Romans

Py quests: Sanctus apostolus de J.M Seybald

  « Cet homme, je l’ai rencontré lorsque j’avais six ans, même silhouette, même physique ; il n’a pas changé.
La souvenance de ses paroles imprègne mon esprit.
– John, tu es l’Unique et l’Héritier. »
Empêtré jusque-là dans sa routine, l’apparition d’un homme tire John Py de sa torpeur : il a douze jours pour retrouver six sages et déchiffrer une énigme. Le nombre six est là, partout, apparaît et disparaît. Un phare, rassurant et inquiétant à la fois, oscille entre le bien et le mal. L’équilibre est fragile et peine à choisir son camp. Symbole de l’harmonie ou chiffre de la bête ? John doit forcer le destin à tendre vers une éthique idéale.
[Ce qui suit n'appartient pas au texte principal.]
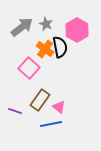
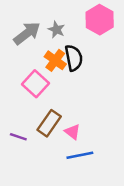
pink hexagon: (77, 30) -> (100, 20), moved
blue line: (51, 124) -> (80, 155), moved

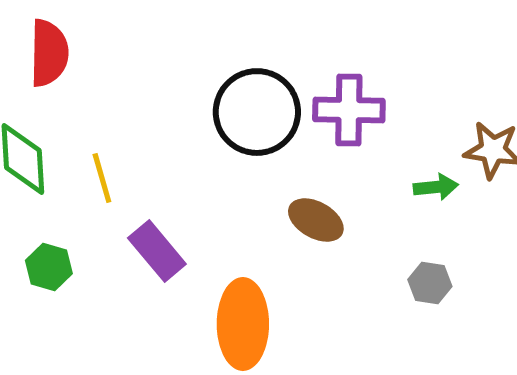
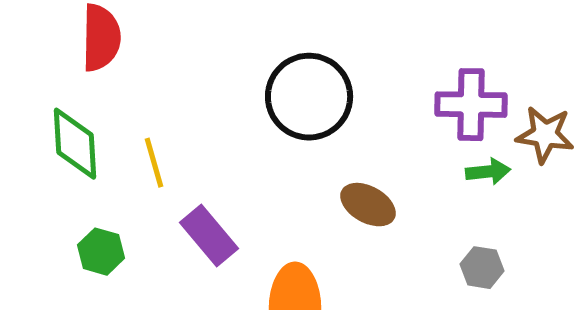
purple cross: (349, 110) -> (471, 105), moved

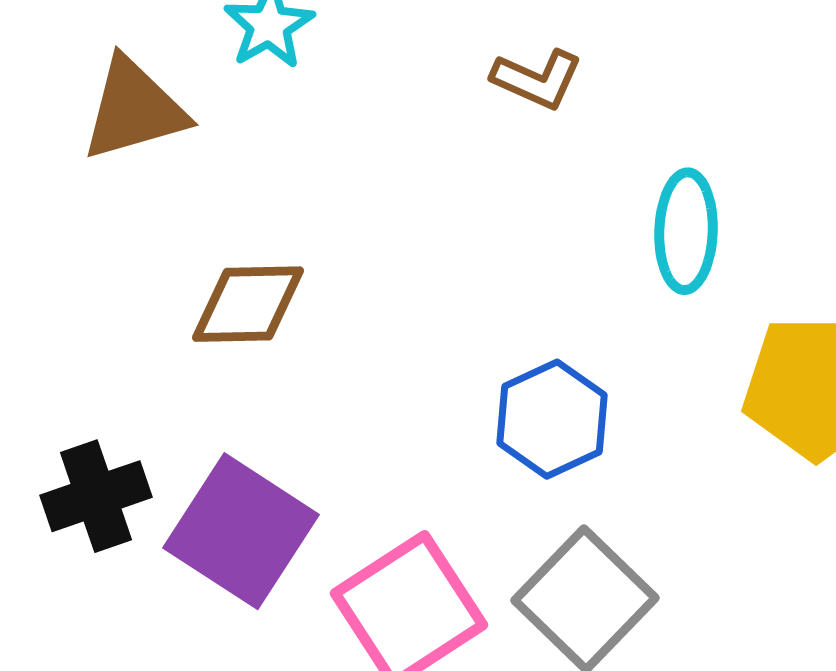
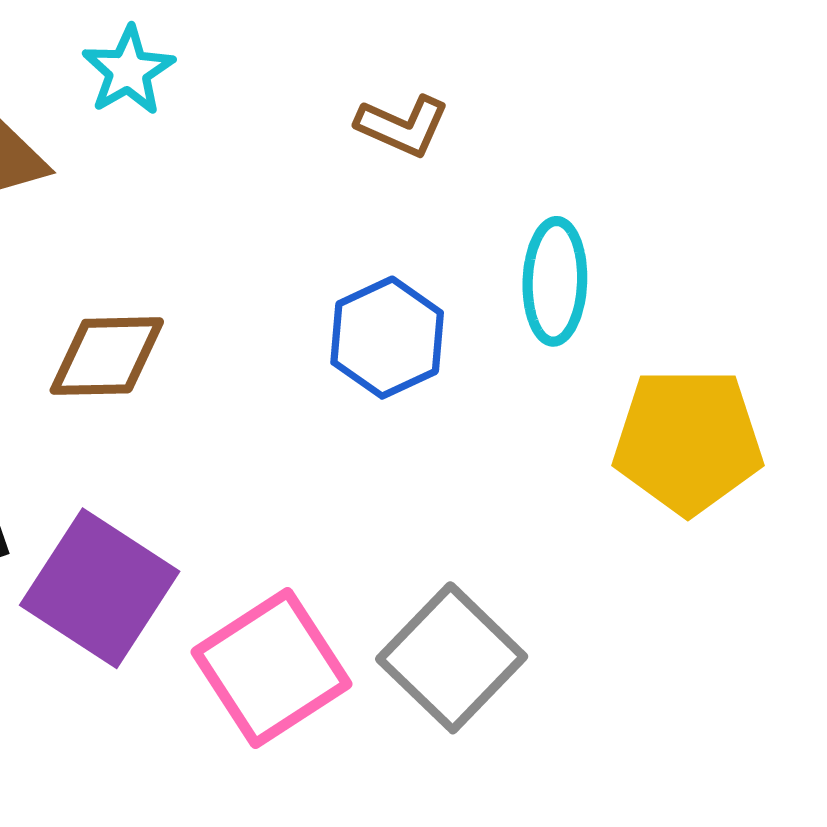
blue hexagon: (552, 419) -> (387, 338), moved

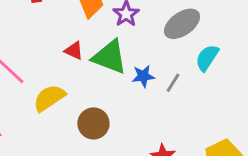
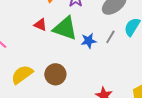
gray line: (173, 83) -> (110, 37), moved
yellow semicircle: (49, 98) -> (22, 75), moved

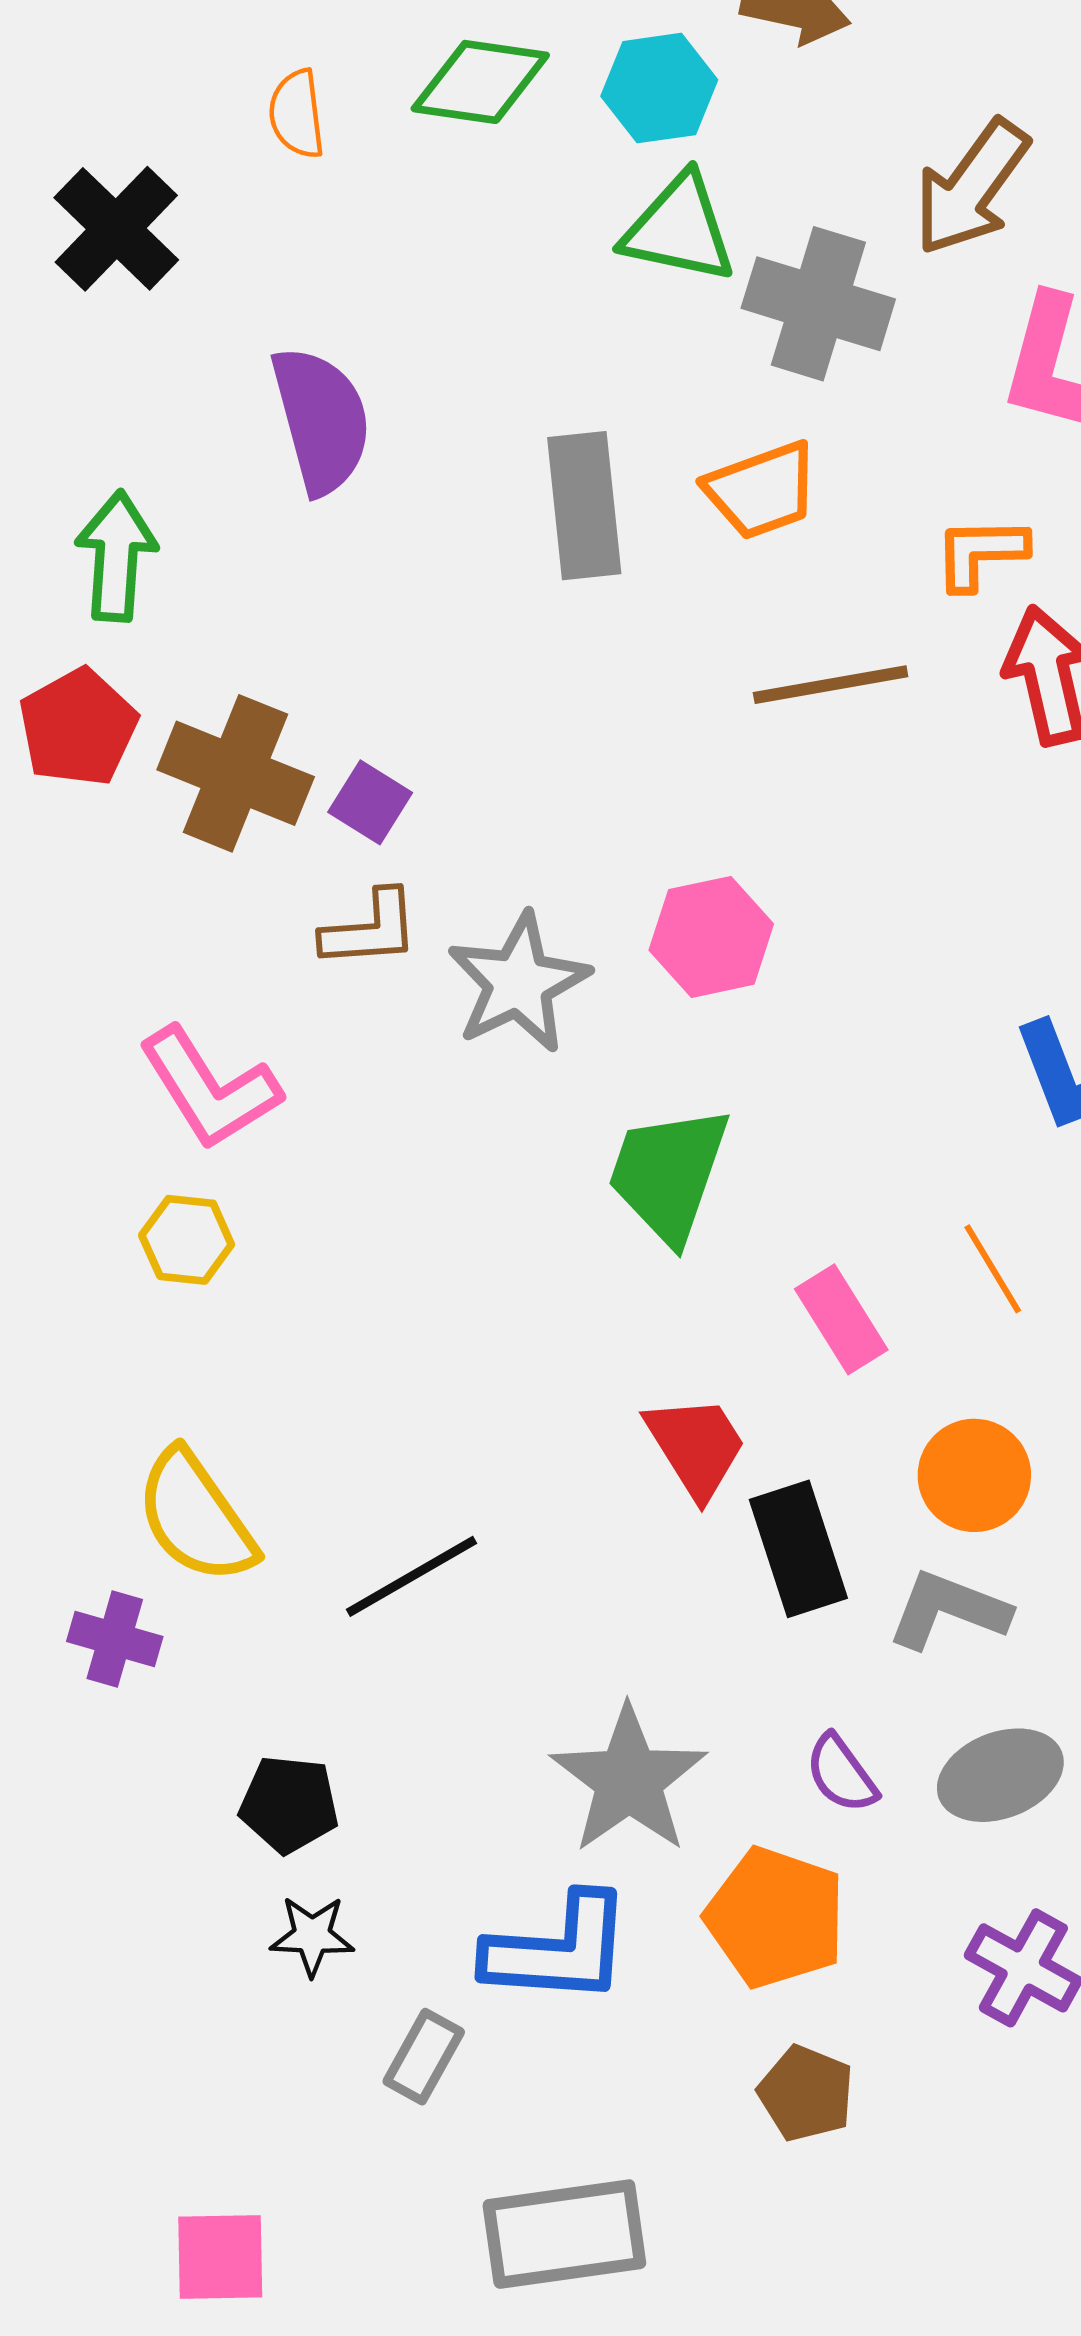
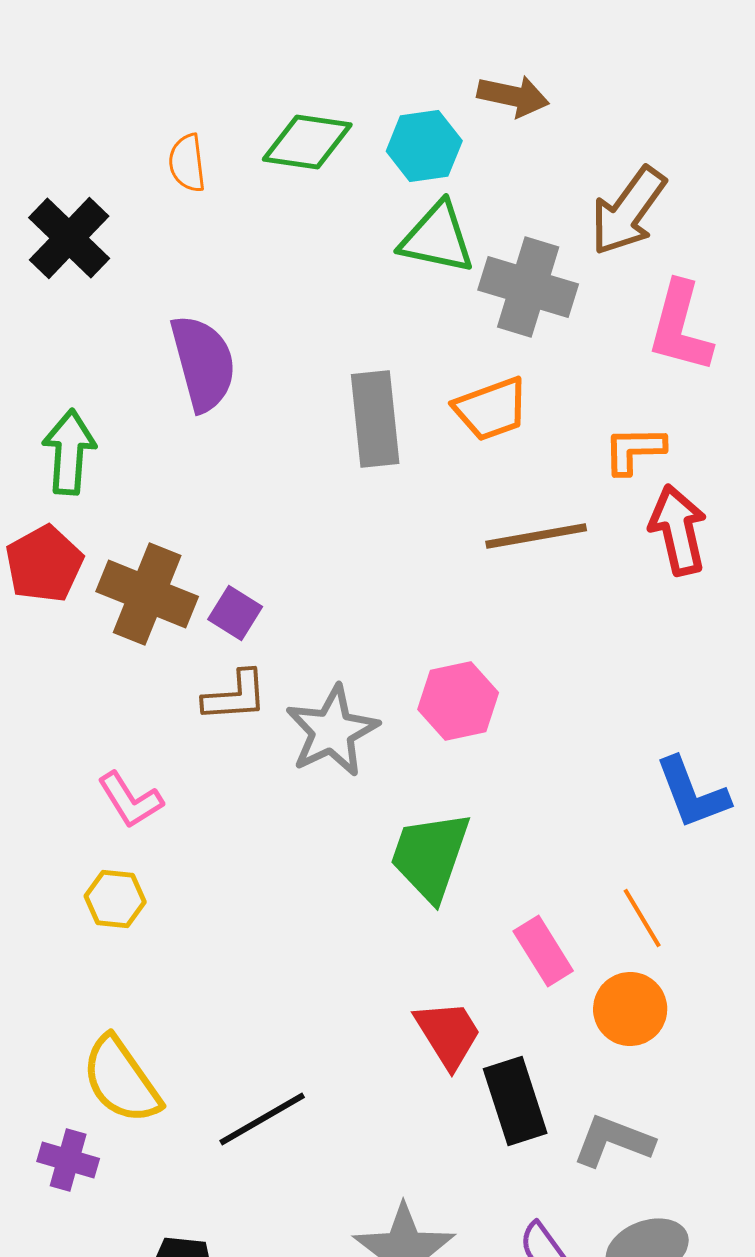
pink L-shape: (210, 1088) -> (130, 800), size x0.7
orange circle: (974, 1475) -> (630, 1009), moved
Issu d’une longue lignée chevaleresque, cet ingénieur en informatique, maniant les chiffres, est aussi capable de sonder les consciences. Le paladin des temps modernes part en croisade contre le mal incarné, par le prince Amalik. Une errance s’amorce entre Paris, New York, Londres, Bruxelles et des contrées parfois hors du temps.
Mon avis: Mystère et énigme à déchiffrer…
John Py se retrouve pris dans un tourbillon d’évènements plus surprenants les uns que les autres.
D’énigmes déchiffrées en courses poursuites, le ton est donné: l’intrigue est vaste.
Six femmes se verront attribués des rôles particuliers, dans lesquels elles assumeront une tâche définie.
John est entouré d’une organisation complète, ayant tous les moyens d’assurer sa sécurité contre leurs ennemis, les « bleus », et de lui offrir un mode de vie sans manque.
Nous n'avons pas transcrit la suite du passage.